(Transcribed page contents)
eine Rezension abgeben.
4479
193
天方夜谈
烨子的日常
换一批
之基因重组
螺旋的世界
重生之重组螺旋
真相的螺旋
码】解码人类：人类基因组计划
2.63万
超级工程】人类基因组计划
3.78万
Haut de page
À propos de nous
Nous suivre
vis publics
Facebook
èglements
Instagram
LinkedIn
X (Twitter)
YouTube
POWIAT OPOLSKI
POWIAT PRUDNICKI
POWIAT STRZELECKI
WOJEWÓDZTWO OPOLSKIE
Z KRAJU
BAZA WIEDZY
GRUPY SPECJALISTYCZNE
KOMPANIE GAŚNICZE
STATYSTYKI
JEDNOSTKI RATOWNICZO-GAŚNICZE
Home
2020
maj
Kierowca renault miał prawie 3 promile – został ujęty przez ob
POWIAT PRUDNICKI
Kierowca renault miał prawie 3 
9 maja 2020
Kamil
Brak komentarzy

* * *

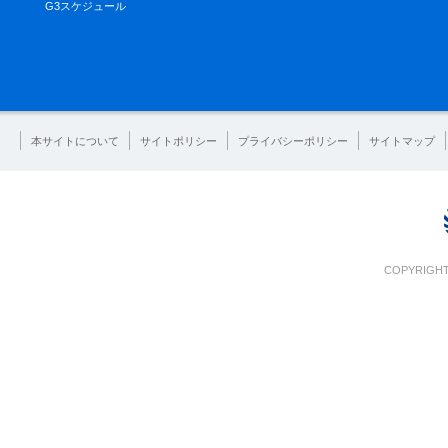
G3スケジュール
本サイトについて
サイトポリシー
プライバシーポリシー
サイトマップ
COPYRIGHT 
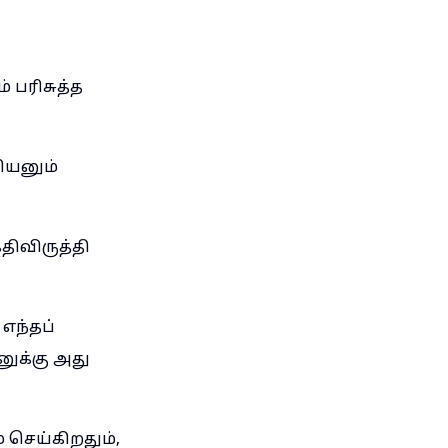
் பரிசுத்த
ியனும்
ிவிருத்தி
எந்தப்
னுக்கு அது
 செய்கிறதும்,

--

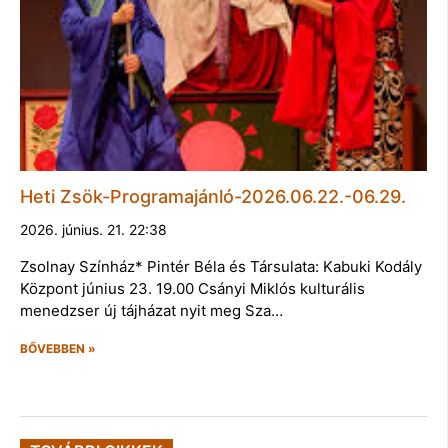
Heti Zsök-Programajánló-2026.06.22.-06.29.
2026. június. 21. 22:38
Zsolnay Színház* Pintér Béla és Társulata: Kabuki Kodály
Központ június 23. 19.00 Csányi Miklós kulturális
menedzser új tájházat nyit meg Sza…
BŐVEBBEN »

▸ **INSTRUCTIONS FOR THE TASK**: In the entries above, find each line that has the word "prawie". Copy it.

▸ **TASK RESPONSE**:
Kierowca renault miał prawie 3 promile – został ujęty przez ob
Kierowca renault miał prawie 3 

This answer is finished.